→ Exercise
If a line in the following entries holds the string "Wandbilder", include it in the tally. State the total and nothing further.

→ Material for the task

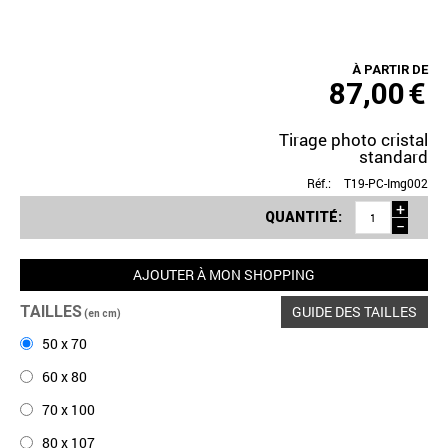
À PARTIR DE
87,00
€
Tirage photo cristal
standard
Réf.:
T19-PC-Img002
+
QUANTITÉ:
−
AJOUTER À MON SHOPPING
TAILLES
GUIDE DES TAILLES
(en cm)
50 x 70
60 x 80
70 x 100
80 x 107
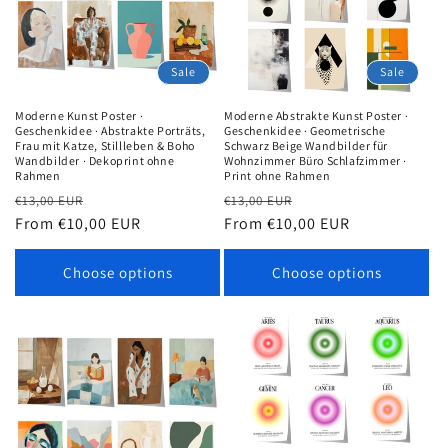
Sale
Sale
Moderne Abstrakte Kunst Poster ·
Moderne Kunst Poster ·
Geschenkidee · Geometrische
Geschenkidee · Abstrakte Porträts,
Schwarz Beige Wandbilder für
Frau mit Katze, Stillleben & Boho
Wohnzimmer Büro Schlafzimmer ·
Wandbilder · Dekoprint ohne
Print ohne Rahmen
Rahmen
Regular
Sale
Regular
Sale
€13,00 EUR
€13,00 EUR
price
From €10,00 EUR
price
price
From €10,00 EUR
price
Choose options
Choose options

* * *

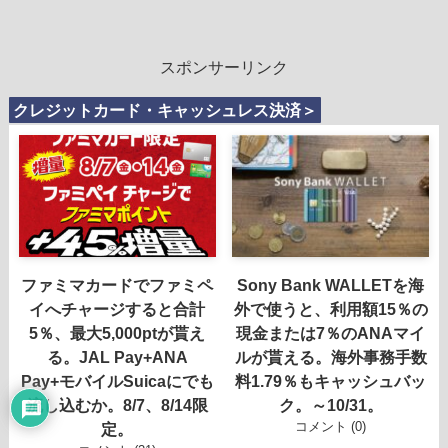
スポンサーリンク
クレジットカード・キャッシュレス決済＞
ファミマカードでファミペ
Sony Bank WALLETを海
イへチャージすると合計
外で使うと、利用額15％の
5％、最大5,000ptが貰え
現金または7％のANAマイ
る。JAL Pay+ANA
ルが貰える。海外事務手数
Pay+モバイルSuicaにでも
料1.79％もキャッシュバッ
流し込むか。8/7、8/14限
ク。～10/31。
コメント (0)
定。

→ Response to the task
2